SOCRATE. On le dit, Gorgias, à propos de Thémistocle.
Quant à Périclès, je l'ai moi-même entendu
donner son avis pour la construction du mur intérieur.
GORGIAS. (456a) Et quand il s'agit de faire les choix que tu évoquais
tout à l'heure, Socrate, regarde : ce sont les orateurs qui donnent
des conseils et dont les avis emportent les suffrages dans ces domaines.

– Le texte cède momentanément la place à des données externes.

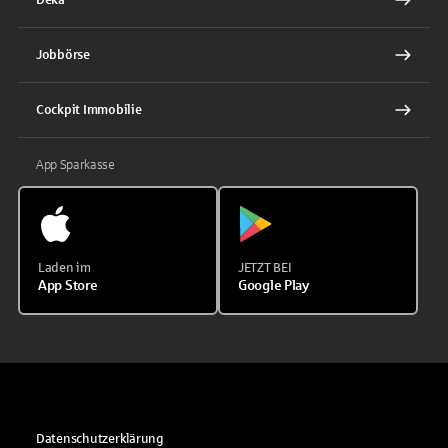
Jobbörse
Cockpit Immobilie
App Sparkasse
Laden im
JETZT BEI
App Store
Google Play
Datenschutzerklärung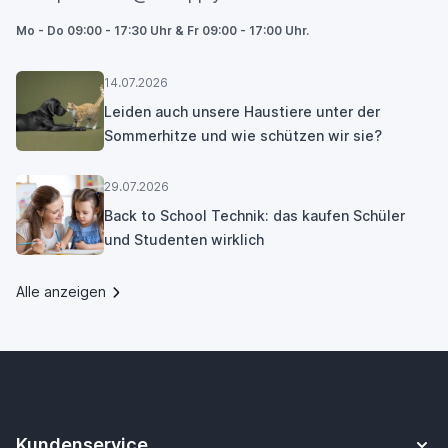
Mo - Do 09:00 - 17:30 Uhr & Fr 09:00 - 17:00 Uhr.
14.07.2026
Leiden auch unsere Haustiere unter der
Sommerhitze und wie schützen wir sie?
29.07.2026
Back to School Technik: das kaufen Schüler
und Studenten wirklich
Alle anzeigen
Kundenservice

SOCRATE. C'est même parce que j'en suis étonné,
Gorgias, que je te demande depuis longtemps quelle peut bien être
cette puissance de la rhétorique. Elle m'apparaît avoir
une étendue divine, quand je l'examine sous cet angle.
GORGIAS. Si tu savais
tout, Socrate, tu saurais qu'elle rassemble pour ainsi dire sous sa
tutelle toutes les puissances. (b) Je vais t'en donner une belle preuve
: il m'est en effet arrivé souvent de me rendre avec mon frère
ou d'autres médecins auprès de malades qui ne voulaient
pas avaler un médicament ni se laisser charcuter ou cautériser
par le médecin ; quand le médecin n'arrivait pas à
les persuader, moi j'y arrivais par le seul art de la rhétorique.

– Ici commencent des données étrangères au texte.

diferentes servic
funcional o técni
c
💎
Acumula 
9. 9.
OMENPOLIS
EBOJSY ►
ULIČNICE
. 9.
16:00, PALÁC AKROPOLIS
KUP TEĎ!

Qu'un orateur et un médecin se rendent dans la cité que
tu voudras, s'il faut débattre lors d'une assemblée ou
d'une quelconque autre réunion publique pour savoir lequel d'entre
les deux on doit choisir comme médecin, je dis que (c) le médecin
ne comptera pour rien, et qu'on choisira celui qui est capable de parler,
s'il le veut bien. Et quel que soit l'homme de métier que lui
opposerait le débat, l'orateur persuaderait qu'on le choisisse
lui plutôt que n'importe qui d'autre ; car il n'y a pas de sujet
sur lequel l'orateur ne parlerait de façon plus persuasive que
n'importe quel homme de métier devant une foule. Tant est grande
et belle la puissance de notre art
Questions
1- Quelles sont les notions du programme en jeu dans ce passage
?
Le langage, le pouvoir,
la justice, la vérité
2- Quelles sont la nature et la fonction de la rhétorique,
d'après l'exemple du médecin donné par Gorgias
?
La rhétorique a pour fonction de persuader autrui. Il ne suffit
pas d'être compétent comme peut l'être un médecin,
pour convaincre son patient de suivre tel ou tel traitement, il faut
encore être convaincant par le discours ou la parole, par la manière
de présenter le traitement proposé, en un mot, par "un
savoir parler". Cela nous renvoie à ce qu'on appelle aujourd'hui
la nécessité de soigner "la communication" pour
mieux convaincre un patient (si on est médecin ou psychiatre),
un client, un fournisseur (si on est une entreprise), des concitoyens
si on fait de la politique...
3- Pourquoi Socrate dit-il que la rhétorique lui semble
avoir "une étendue divine" ?
Il veut dire par-là qu'il semble y avoir une magie du pouvoir
des mots...
Le Gorgias historique, dans l'Éloge d'Hélène,
montre que la parole est à même de troubler l'âme,
de l'envoûter, de l'enthousiasmer, de l'indigner, bref de susciter
en elle tous les états possibles, comme c'est le cas en poésie
: le langage semble alors doté d'une puissance particulière,
comparable à celle d'un dieu agissant sur nos âmes.